Des garde-fous renforcés pour la CFE-CGC
C’est pourquoi, la confédération de l’encadrement a pris les devants en peaufinant sa propre version du texte. Elle vient d’envoyer ses propositions à l’ensemble des syndicats. En précisant le public éligible au forfait-jours en fonction de son degré d’autonomie, de ses responsabilités et son niveau de salaire (au moins égale à 120% du minimum conventionnel ou à deux plafonds annuels de la sécurité sociale). Surtout, cette nouvelle version renforce les garde-fous à prévoir. Ainsi, les cadres au forfait jours doivent bénéficier d’un “repos minimum de 13 heures consécutives et d’un repos hebdomadaire de 2 jours consécutifs incluant le dimanche”. Pour éviter l’incidence des nouvelles technologies sur la vie privée, elle prévoit également que l’employeur puisse “bloquer l’accès à la messagerie professionnelle entre 20h et 8 h du matin”.
Entretiens semestriels et visites médicales
Par ailleurs, le texte syndical envisage un entretien semestriel individuel, indépendant de l’entretien d’évaluation annuel, pour prévenir la surcharge de travail; un contrôle du suivi du forfait jours par le CHSCT et les instances représentatives du personnel ainsi qu’une visite médicale annuelle distincte pour les salariés concernés.
Plusieurs branches épinglées
Le texte sera débattu lors de la prochaine de négociation le 12 février.

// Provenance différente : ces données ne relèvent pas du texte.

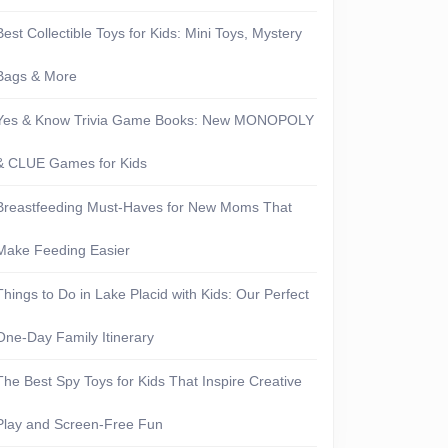
Best Collectible Toys for Kids: Mini Toys, Mystery
Bags & More
Yes & Know Trivia Game Books: New MONOPOLY
& CLUE Games for Kids
Breastfeeding Must-Haves for New Moms That
Make Feeding Easier
Things to Do in Lake Placid with Kids: Our Perfect
One-Day Family Itinerary
The Best Spy Toys for Kids That Inspire Creative
Play and Screen-Free Fun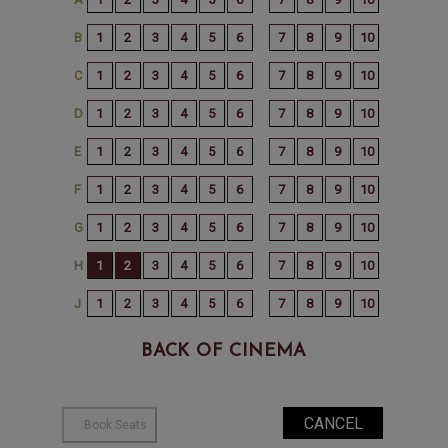
BACK OF CINEMA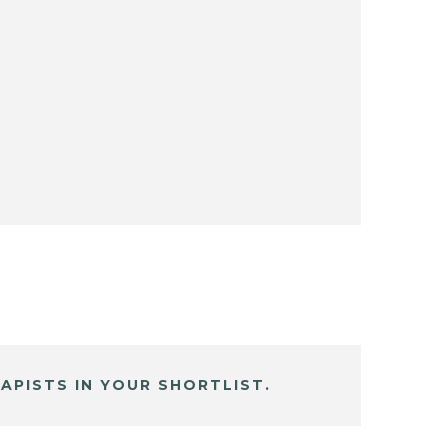
APISTS IN YOUR SHORTLIST.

En attendant cette échéance, la CFDT devrait se prononcer fin janvier, le patronat début février. En parallèle, les organisations plancheront sur l’étude de la société d’avocats Altalexis qu’ils ont missionnée pour recenser l’ensemble des contentieux relatifs au forfait-jours. Plusieurs branches professionnelles ont, en effet, été épinglées par la cour de cassation, à l’instar du Syntec : la chimie, en raison de dispositions insuffisantes concernant “le droit à la santé et au repos” ; les industries de l’habillement qui renvoyaient à un accord d’entreprise le “soin de mettre en oeuvre la convention de forfait” ou encore le commerce de gros qui ne prévoyait, parmi les garde-fous sur la charge et l’amplitude de la journée de travail, qu’un “seul entretien annuel avec son supérieur hiérarchique”. La CFE-CGC espère une séance conclusive en mars ou avril.
* Fédération nationale du personnel de l’encadrement des société de service informatique, des études, du conseil et de l’ingénierie.